Road in Darwin, Northern Territory

Trower Road is a major arterial road in the northern suburbs of Darwin, Northern Territory, Australia. The road is a major access route for services and institutions located in the Casuarina area, including Casuarina Square, Royal Darwin Hospital and Charles Darwin University. The road is named for Horace M Trower, Director of Lands from 1917-21. It is one of the busiest roads in Darwin, used by an average of 27,084 vehicles per day in 2010, behind only Bagot Road and the Stuart Highway. Trower Road provides dual carriageways separated by central median for most of its length, however as many suburban collector roads meet along the route, the maximum speed limit is 70 km/h. The road was opened in stages between 1963 and 1969 as development in the northern suburbs progressed. A final extension in 1981 providing access to the Casuarina Coastal Reserve left a section of the road in Brinkin isolated from the main route.

==Description of Route==
From a traffic light controlled junction with Progress Drive in the suburb of Millner, Trower Road continues eastwards as an extension of Bagot Road towards Rapid Creek. This section was opened in 1963 as far as Rapid Creek Road. Trower Road then crosses Rapid Creek, passing the Jingili water gardens, where an elevated footbridge carries pedestrians over the road. The road meets Lakeside Drive at a traffic light controlled intersection in Alawa, before continuing to Rothdale Road. Despite Trower Road carrying three lanes of traffic in each direction, other than providing dedicated turning lanes, right turns are not protected at this junction.

From here, Trower Road begins to curve to the north, before reaching another set of traffic lights at Parer Drive outside Casuarina Senior College, providing access to Moil and Wagaman. This section then continues northeast to Dripstone Road and the Casuarina Square Shopping Centre.

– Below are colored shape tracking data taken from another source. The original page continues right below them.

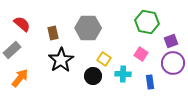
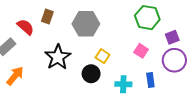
red semicircle: (22, 24) -> (25, 27), moved
brown rectangle: (53, 33) -> (47, 16), moved, turned 32
cyan cross: (123, 74) -> (123, 84), moved

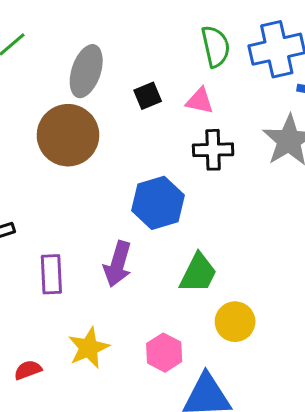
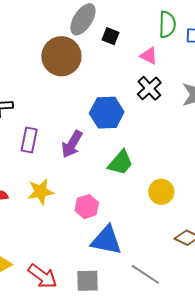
black square: (148, 96) -> (111, 36), moved, turned 30
black cross: (213, 150) -> (149, 88), turned 35
yellow circle: (235, 322) -> (161, 192), moved

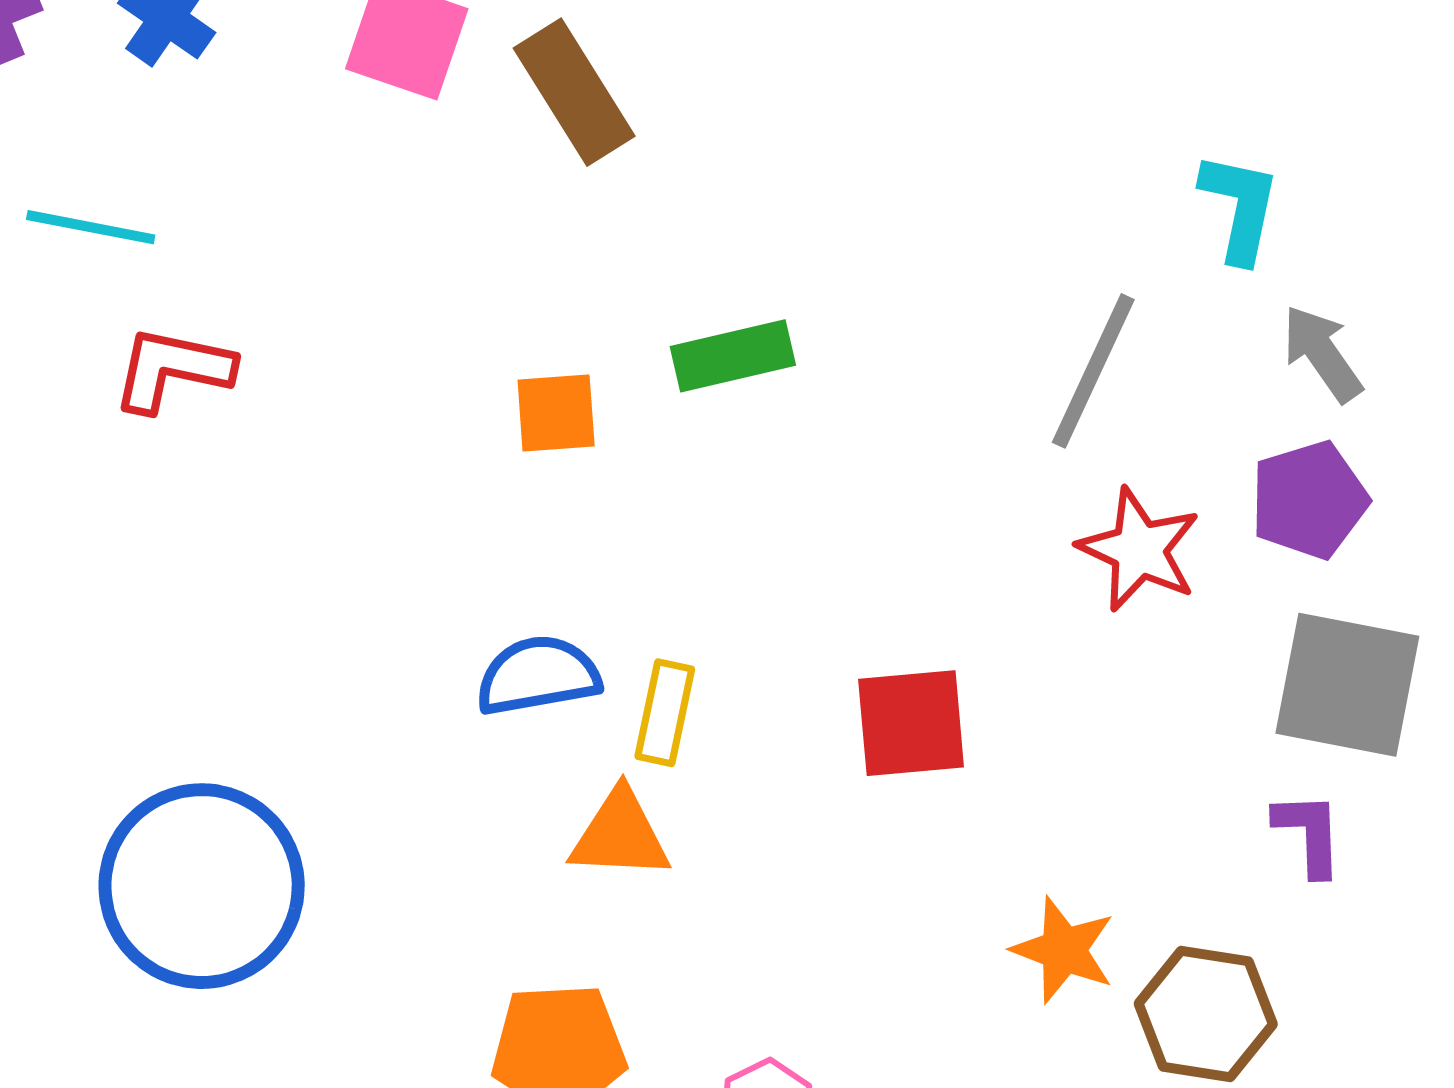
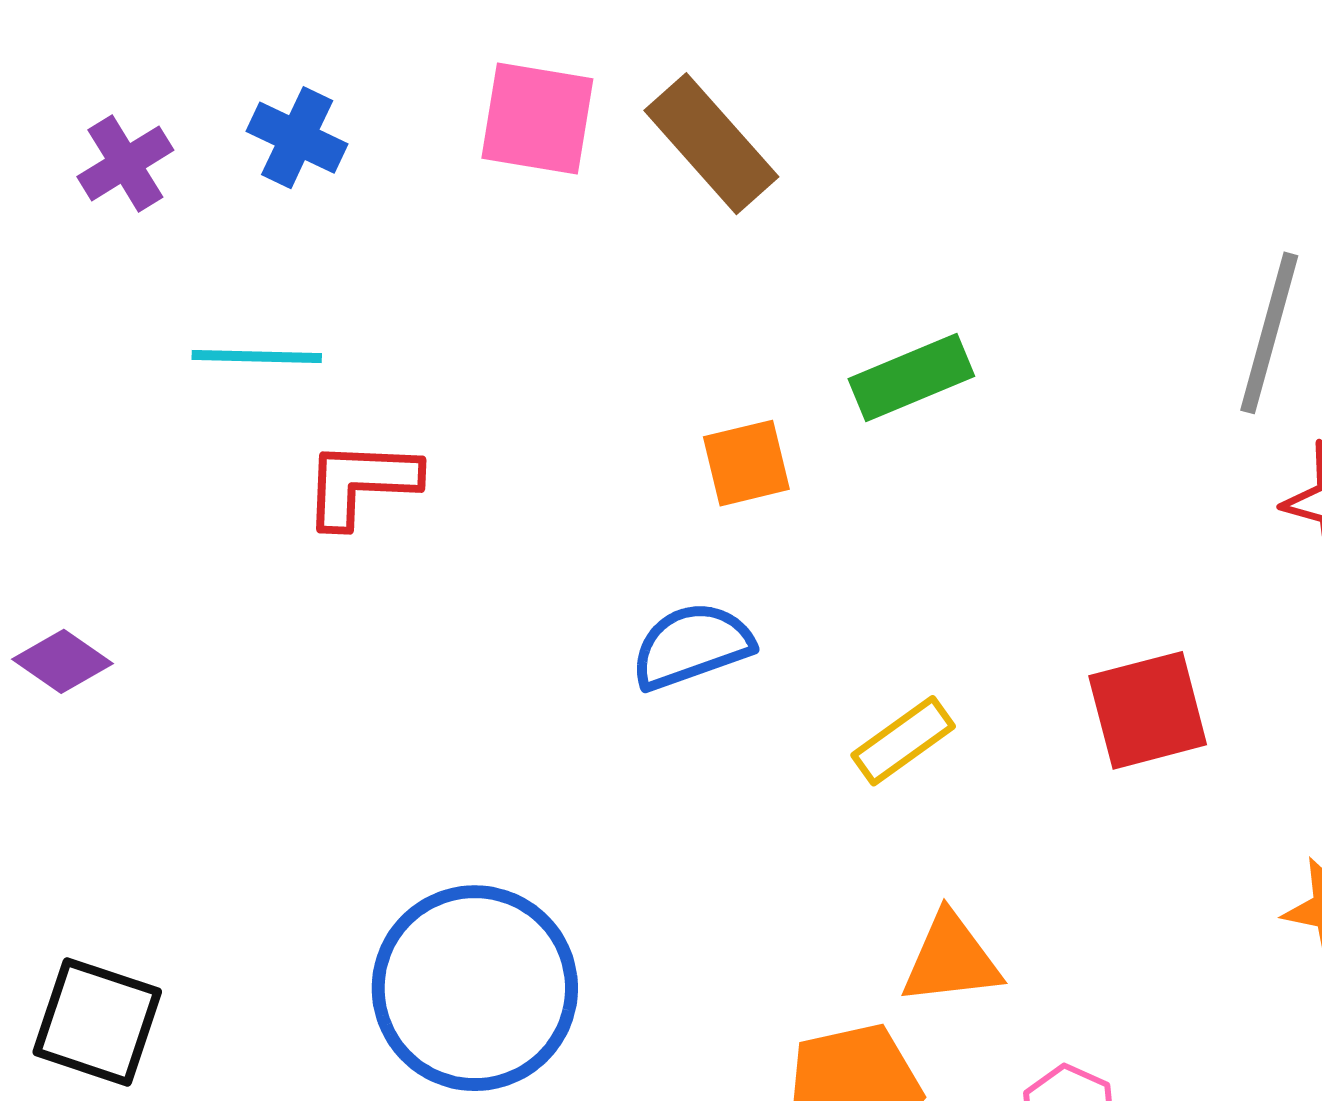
blue semicircle: (538, 676) -> (692, 646), moved
yellow rectangle: (665, 713) -> (903, 741), turned 52
orange triangle: (620, 835) -> (951, 959), moved

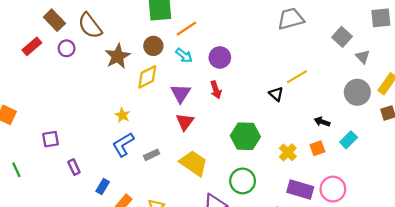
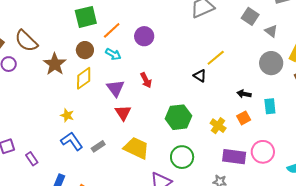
purple circle: (220, 57) -> (144, 36), moved
cyan rectangle: (349, 140) -> (270, 106), turned -42
blue L-shape: (123, 144) -> (72, 141), turned 95
purple rectangle: (74, 167) -> (32, 159), moved

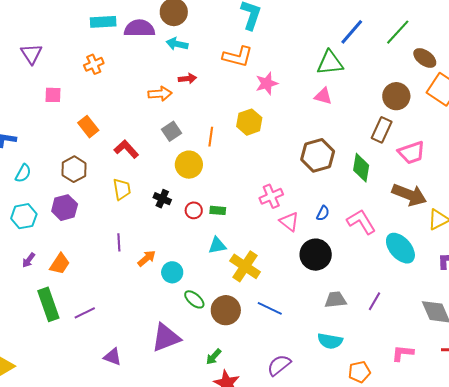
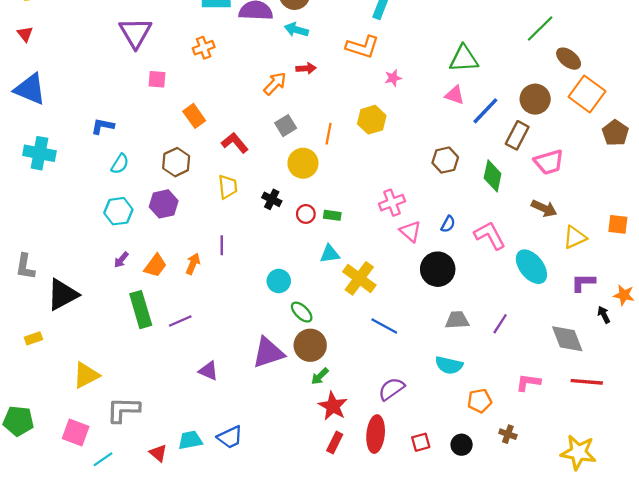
blue line: (352, 32) -> (485, 111), moved
purple triangle: (31, 54) -> (135, 33), size x1.4
pink star: (267, 83) -> (393, 78), size x0.7
orange arrow: (160, 94) -> (275, 84), turned -45
brown hexagon: (318, 155) -> (445, 160), size x0.7
brown arrow: (409, 195) -> (544, 208), size x0.7
orange arrow: (147, 258) -> (193, 264), moved, turned -30
brown circle: (226, 310) -> (310, 345), moved

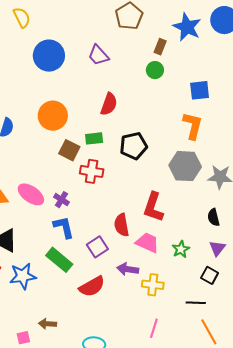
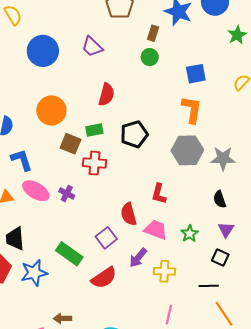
red L-shape: (153, 207) -> (159, 194), size x0.7
blue L-shape: (64, 227) -> (22, 160), moved
purple arrow: (128, 269) -> (138, 258), turned -55

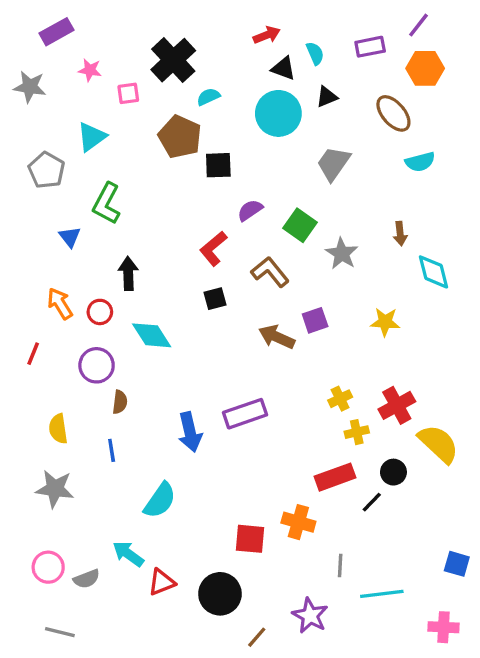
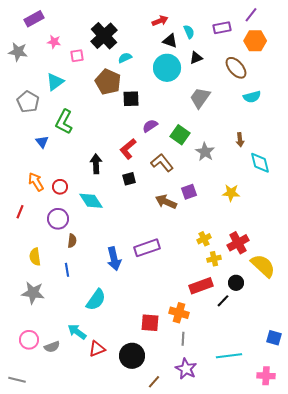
black arrow: (128, 274) -> (96, 164), moved
gray line: (340, 565) -> (183, 339), moved
gray line: (60, 632) -> (17, 380), moved

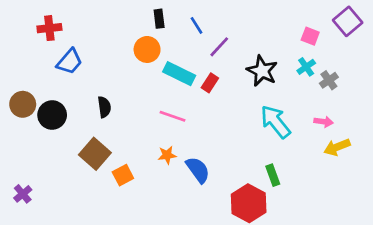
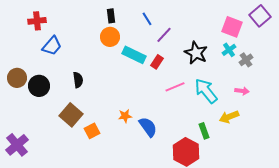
black rectangle: (159, 19) -> (111, 16), moved
pink square: (310, 36) -> (232, 27), size x1.5
pink line: (172, 116) -> (175, 87), moved, turned -42
yellow arrow: (337, 147) -> (229, 117), moved
purple cross: (23, 194) -> (17, 145), size x1.6

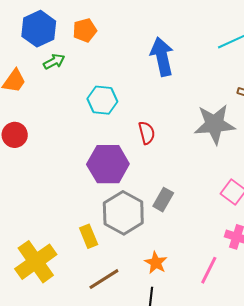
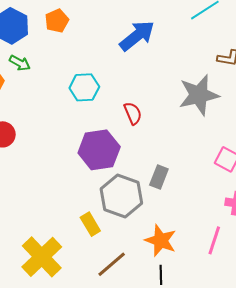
blue arrow: (162, 57) -> (137, 36), turned 72
green arrow: (54, 62) -> (20, 63), moved, turned 65
orange star: (156, 263) -> (161, 241), size x1.4

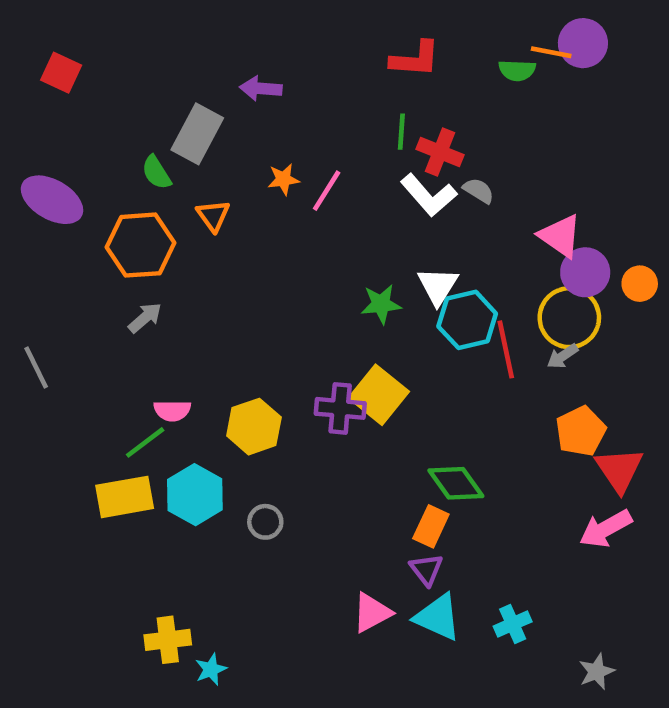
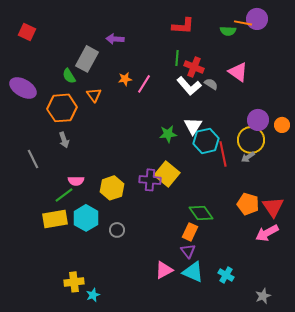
pink triangle: (560, 236) -> (238, 72), moved
gray arrow: (145, 318) -> (64, 140), turned 112
gray line: (36, 368) -> (33, 159), moved
orange pentagon: (581, 431) -> (248, 204), moved, turned -30
cyan cross: (513, 624) -> (226, 275), turned -35

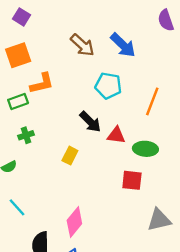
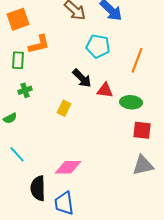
green rectangle: (18, 101) -> (18, 60), turned -66
red square: (132, 180) -> (142, 130), moved
pink diamond: (74, 222) -> (68, 167), turned 52

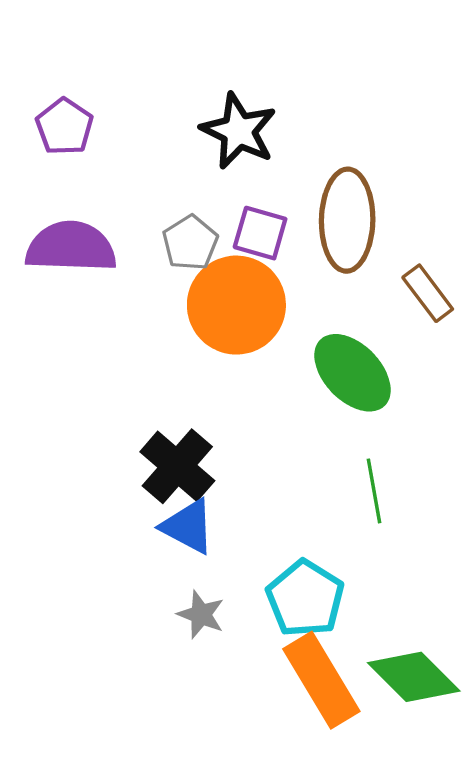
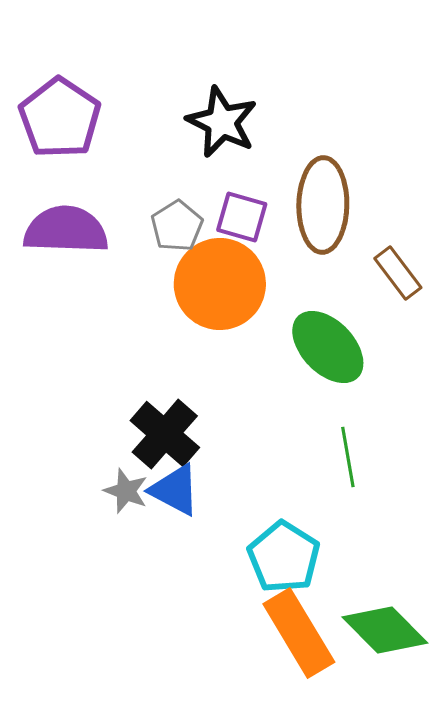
purple pentagon: (64, 127) -> (60, 118), size x1.5
gray star: (201, 615) -> (126, 491), moved

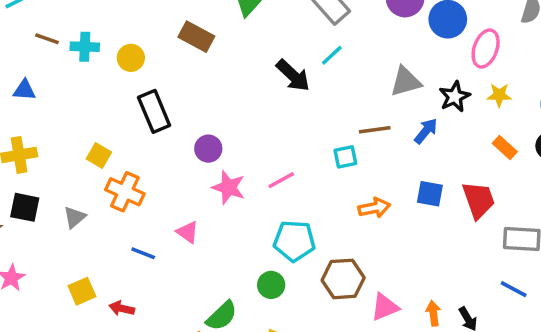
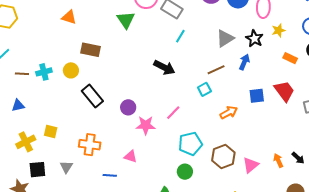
brown rectangle: (196, 37) -> (90, 50), moved
black arrow: (293, 76) -> (164, 67), moved
yellow square: (99, 156) -> (51, 132), moved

Continuing on an alignment constructed between 1967 and 1969, Trower Road meets Vanderlin Drive at a major junction just north of Dripstone road with both intersections controlled by traffic lights. Beyond Casuarina there is significantly less traffic that uses the road, which turns back west passing Henbury Avenue (providing access to the Royal Darwin Hospital) and Dripstone Middle School. Through the suburbs of Tiwi, Nakara and Brinkin, Trower Road narrows before arriving at a roundabout entering the Casuarina Coastal Reserve and becoming an access road for carparks spread along the foreshore.